The Pete Myers Rules: The Home Run MLB Doesn't Want You to Remember

The cat was officially out of the bag on October 20th, 2002 at approximately 11:53 pm central daylight time. In a sudden enlightening moment I realized that we as sports fans had been duped. We naively sat back and took it all in, oblivious to the strange game baseball had become. As long as it remained exciting we just turned the other cheek. Nothing was wrong. Nothing was suspicious about every single season home run record being smashed between 1998 and 2001. We thought nothing of it. That was until Barry Bonds dug into the batters box in the 9th inning of Game 2 during the 2002 World Series.
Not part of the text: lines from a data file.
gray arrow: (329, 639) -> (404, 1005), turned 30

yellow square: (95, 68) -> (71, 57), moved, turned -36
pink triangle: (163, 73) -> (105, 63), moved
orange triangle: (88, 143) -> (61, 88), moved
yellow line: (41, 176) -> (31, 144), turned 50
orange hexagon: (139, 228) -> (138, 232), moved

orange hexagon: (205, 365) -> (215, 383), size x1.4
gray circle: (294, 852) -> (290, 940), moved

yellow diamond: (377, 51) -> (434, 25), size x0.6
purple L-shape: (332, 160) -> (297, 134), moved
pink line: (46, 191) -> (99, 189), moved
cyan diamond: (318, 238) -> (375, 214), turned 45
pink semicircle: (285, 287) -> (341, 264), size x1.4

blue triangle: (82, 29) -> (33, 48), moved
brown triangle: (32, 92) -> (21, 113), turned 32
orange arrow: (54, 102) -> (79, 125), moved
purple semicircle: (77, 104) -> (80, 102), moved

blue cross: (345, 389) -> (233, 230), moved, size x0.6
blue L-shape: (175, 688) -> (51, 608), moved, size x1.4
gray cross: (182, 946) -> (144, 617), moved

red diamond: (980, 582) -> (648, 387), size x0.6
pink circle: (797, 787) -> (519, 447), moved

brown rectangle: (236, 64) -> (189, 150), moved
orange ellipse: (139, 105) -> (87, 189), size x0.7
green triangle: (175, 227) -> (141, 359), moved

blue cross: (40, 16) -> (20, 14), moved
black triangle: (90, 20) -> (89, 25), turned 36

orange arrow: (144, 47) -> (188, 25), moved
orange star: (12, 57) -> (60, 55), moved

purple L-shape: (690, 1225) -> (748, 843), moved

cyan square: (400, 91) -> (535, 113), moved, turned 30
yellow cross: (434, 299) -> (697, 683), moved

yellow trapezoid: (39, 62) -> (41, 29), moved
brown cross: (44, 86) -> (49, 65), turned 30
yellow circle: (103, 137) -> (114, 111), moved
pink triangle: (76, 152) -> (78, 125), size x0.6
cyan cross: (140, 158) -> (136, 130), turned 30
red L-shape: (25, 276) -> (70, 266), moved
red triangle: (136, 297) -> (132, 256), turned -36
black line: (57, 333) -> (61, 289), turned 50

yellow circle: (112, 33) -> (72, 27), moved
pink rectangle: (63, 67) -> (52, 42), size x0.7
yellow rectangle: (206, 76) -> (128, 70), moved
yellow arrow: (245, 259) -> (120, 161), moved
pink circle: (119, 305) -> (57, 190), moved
There was something odd about Barry Bonds in 2001 and 2002. Already an all time great, Bonds had made a stylistic change to his approach as he hit his late 30’s. At an age when players typically became more scrappy and less powerful, Bonds had bulked up and become a left handed power hitter that could absolutely crank anything left out over the plate. He choked up, strapped an armored plate on his right elbow and stood on top of the plate. Pitching inside was out of the question with his protected elbow hanging out over the inner edge. Bonds was a damn good hitter too and a patient one at that. Rarely did he chase anything out of the zone. His batting eye was unmatched in the history of baseball. The combination of his patience, his increased power and the out of this world natural ability gave us the perfect storm in 2001 and 2002.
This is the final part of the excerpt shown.